After his brother's death, Gein lived alone with his mother for over a year until her death on December 29, 1945, following a series of strokes. Gein was devastated by her death; in the words of author Harold Schechter, he had "lost his only friend and one true love. And he was absolutely alone in the world." Despite his loneliness, Gein remained on the farm, supporting himself with earnings from odd jobs. He boarded up rooms used by his mother, including the upstairs, downstairs parlor, and living room, leaving them untouched and pristine. He felt he wasn't "good enough" to live in the quarters of a "saint", so he confined himself to a small room next to the kitchen. To occupy his time, Ed became interested in reading death-cult magazines and adventure stories. It was also around this time that Gein decided he wanted a sex change, and began to create a "woman suit" so he could pretend to be a female. Gein's practice of donning the tanned skins of women was described as an "insane transvestite ritual". Despite the rumors, Gein denied having sex with the bodies he exhumed, explaining that they "smelled too bad". During his interrogation, Gein also admitted to the shooting death of Mary Hogan, a tavern operator missing since 1954.
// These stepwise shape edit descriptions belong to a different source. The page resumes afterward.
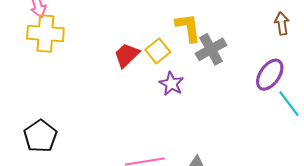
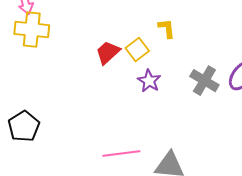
yellow L-shape: (188, 28) -> (167, 28), size x0.7
gray cross: (211, 49) -> (204, 81), moved, turned -32

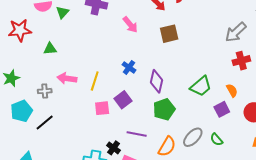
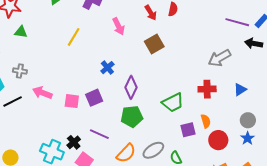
brown square: (169, 34) -> (154, 44), turned -30
green triangle: (50, 49) -> (21, 32), moved
red cross: (241, 61) -> (207, 89), moved
pink arrow: (67, 78) -> (42, 93), moved
yellow line: (95, 81) -> (74, 37), moved
orange semicircle: (232, 90) -> (206, 121), moved

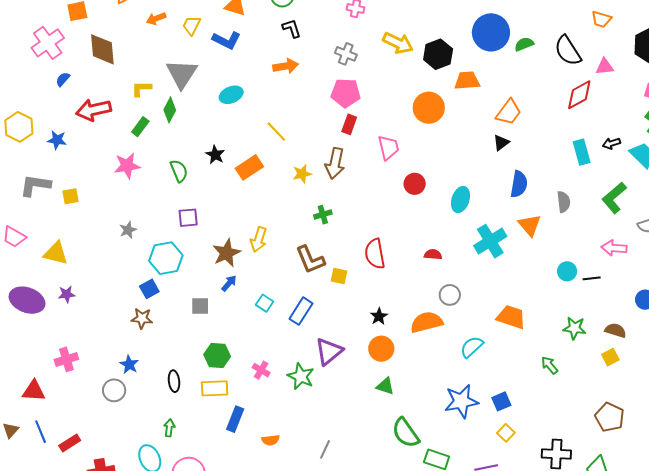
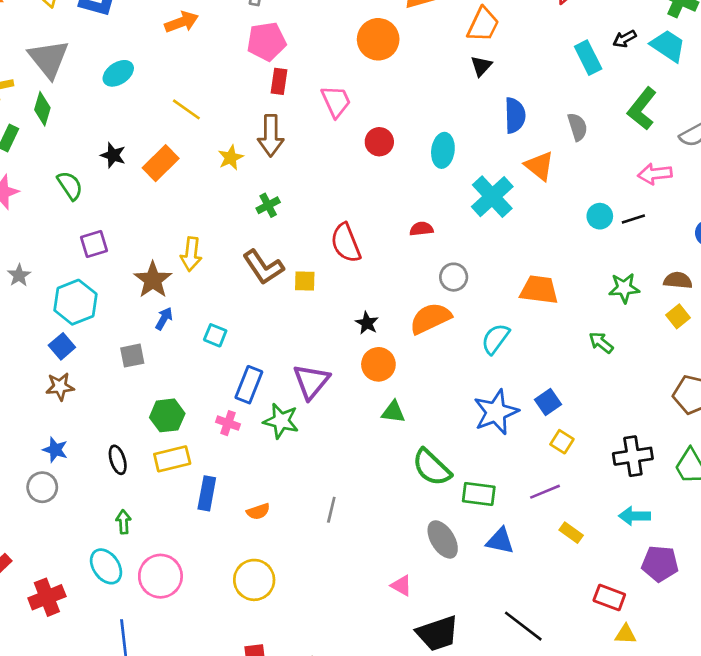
blue rectangle: (301, 311) -> (249, 385), moved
Ed Gein, one of the most maniacal and sadistic men in history, had definitely left his mark. To date, several movies have been made about his life or inspired by his acts, including 'Psycho' (1960), 'Deranged' (1974), 'The Texas Chainsaw Massacre' (1974), 'The Silence Of The Lambs' (1991), 'Ed Gein' (2001) and 'Ed Gein: The Butcher of Plainfield' (2007). There were also several metal-inspired songs credited to him as well, including Slayer's 'Dead Skin Mask', and Mudvayne's 'Nothing To Gein'. His name has seemingly become synonymous with the black humor of horror. There was even a musical about him that premiered in Menasha, Wisconsin, in January 2010.

Whether he was aware of it or not, Ed Gein was single-handedly responsible for the slasher genre as we know it today. If not for his horrific crimes of the 1940s and 1950s, Robert Bloch and Alfred Hitchcock would have never been inspired to create 'Psycho' in 1960. And if there was never a 'Psycho', there may have never been a Leatherface, Jame Gumb, or Jason Voorhees, either.